Transportation reform must happen in the state’s fall session
State transportation reform was linked to liquor store privatization during recent state budget talks and therefore failed to pass. But the numbers suggest that there better be a new transportation bill soon like this fall’s session to take care of Pennsylvania’s roads and bridges.
There are 25,000 state-owned bridges. Their average age is more than 50 years old. In Lycoming County alone, there are 108 structurally-deficient bridges, 65 locally-owned and 43 state-owned. A study group analyzed transportation issues in Pennsylvania and determined it would take a $2.5 billion annual proposal over 10 years to heal the ailing roads and bridges.
There are 63 projects that won’t happen if a transportation bill isn’t passed.
“Roads and bridges are falling apart,” state Rep. Garth Everett, a Muncy Republican, summed up recently.
So why no transportation bill? For starters, attaching it to the controversial liquor privatization bill drew more opposition in the state House than the bill might have otherwise encountered.

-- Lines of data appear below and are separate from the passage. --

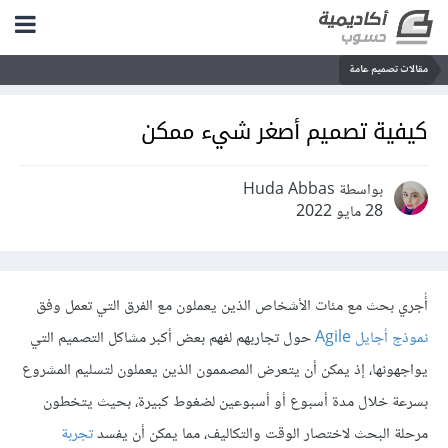
مقالات تصميم عامة
كيفية تصميم أصغر شيء ممكن
بواسطة Huda Abbas
28 مايو 2022
أُجري بحث مع مئات الأشخاص الذين يعملون مع الفرق التي تعمل وفق
نموذج أجايل Agile
حول تجاربهم لفهم بعض أكبر مشاكل التصميم التي
يواجهونها، إذ يمكن أن يتعرض المصممون الذين يعملون لتسليم المشروع
بسرعة خلال مدة أسبوع أو أسبوعين لضغوط كبيرة، بحيث يتخطون
مرحلة البحث لاختصار الوقت والتكاليف، مما يمكن أن يفسد
تجربة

The bill also called for an increase in the state gasoline tax at the pump, which drew opposition in many quarters.
We ourselves have opposed state gasoline tax increases at the pump in the past. But the state and local transportation needs have reached a crisis stage and the costs that are now high will become even greater in the future if the necessary road and bridge updates and repairs aren’t done.
The transportation budget is separate from the state General Fund and the highway and bridge needs are a priority that should cross party lines.
That would seem to make transportation reform a reasonable priority for the state Legislature’s fall session. It better be.